During this first grade year I'm using Harmony Fine Art's Arts and Music Appreciation program. One of the many things I appreciate about the program is that it provides various options for picture and music study. Although some require use or purchase of various books and materials, there are plenty of options available so that even the most budget-conscious (read: budget-strapped!) parent/teacher can find all sorts of ideas. In the arts appreciation area, the program offers one option that relies almost exclusively on picture study online. They provide links to websites where you can find pictures and artist biographies as needed. We've utilized these extensively, along with materials we've found at our library to supplement what we're learning.
One of the things I've enjoyed is finding picture books to accompany our studies. We're a picture book loving family, and picture books provide yet another creative entrance into thinking about the lives of artists and musicians. There have been some lovely ones published in recent years, though I've been amused to see that we have a good selection to choose from for some artists (perhaps those considered more "kid-appropriate" or fascinating) and almost no choices for others. Case in point: finding any picture books or biographies of Manet for a first grader seems to be a nigh unto impossible task. But writers and illustrators for young children LOVE Mary Cassatt!
This month we're learning about Cassatt in art and Mozart in music. I thought I would briefly review the picture book Young Mozart, written and illustrated by Rachel Isadora.
We've known some of Isadora's other picture books about the ballet, and have always been impressed by her artwork. The pictures here are beautiful, as you can probably tell from the cover. I'm guessing they're watercolor: at any rate, she appears to use washes of color, a very light, almost pastel palette. The visual details of clothes, hairstyles, rooms and instruments do a wonderful job of evoking Mozart's time period (the latter half of the 18th century: 1756-1791).
The text is also well-written. What I like most about this as a book for young children (say, 4-8 years old) is how much the text concentrates on Mozart's early childhood. Of course it continues the story into his adulthood and shares about how great a composer he becomes, but the emphasis stays consistently on details that would interest a young child. Isadora highlights how Mozart learned to write music before he could write words (a concept that fascinated my daughter) and how he and his father would play singing games at night before bedtime. She relays a wonderful scene in which little Mozart, with his child-sized violin, wants to join in and play with his father and some of his father's friends, who are making music on harpsichord and violin. Since Wolfgang had not yet taken any violin lessons, his father discouraged him, but one of the other adults, moved by the little boy's tears, invited him to go on and play. And of course he shocked them all by being able to play beautifully. He'd taught himself how to play the violin!

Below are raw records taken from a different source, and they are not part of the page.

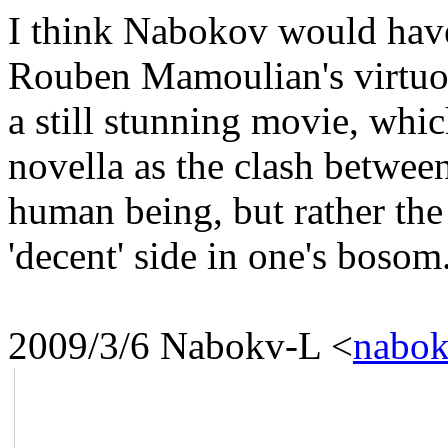
I think Nabokov would hav
Rouben Mamoulian's virtuos
a still stunning movie, whic
novella as the clash between
human being, but rather the
'decent' side in one's bosom
2009/3/6 Nabokv-L
<
nabok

Since Mozart was a child prodigy, composing and performing before audiences (even royal ones!) before he was seven, his story lends itself well to a children's biography. Not that most children will be able to relate personally to Mozart's genius, but they can relate to his growing love of music and to his desire to play it and write it. Most children have at least one special thing they too love to do (for my daughter right now, it's drawing). This book gave me an opportunity to introduce the words "prodigy" and "genius" to my six year old, but also to talk about giftedness in general...and how gifts are meant to be developed and shared.
Anyone who has ever watched the film Amadeus knows that Mozart's personal life, as he grew older, was quite troubled and troubling. Isadora doesn't gloss over the fact that Mozart struggled with personal discipline (she mentions that he spends too much money, hence his need to keep teaching, giving concerts and composing) but she doesn't keep our focus there or on anything that would be inappropriate for young children. I don't see this as revising history as much as knowing one's audience. There will be time enough later for children to grow in their understanding that not all artists, even those endowed with tremendous gifts, are always morally upright or mistake free. My daughter already knows that all of us are sinners; she's beginning to learn that even people (and characters in stories) that we admire are not always perfect or necessarily good role models. Human struggles don't have to negate someone's gifts or our appreciation for how those gifts have touched us. And thankfully Mozart's gift of beautiful music has lasted long -- long after his very short life (he died at 35) came to an end.
Young Mozart is a thoughtful book to help a young child get to know more about Mozart's life and work. It's also a book that can open up fruitful conversations about gifts and giftedness.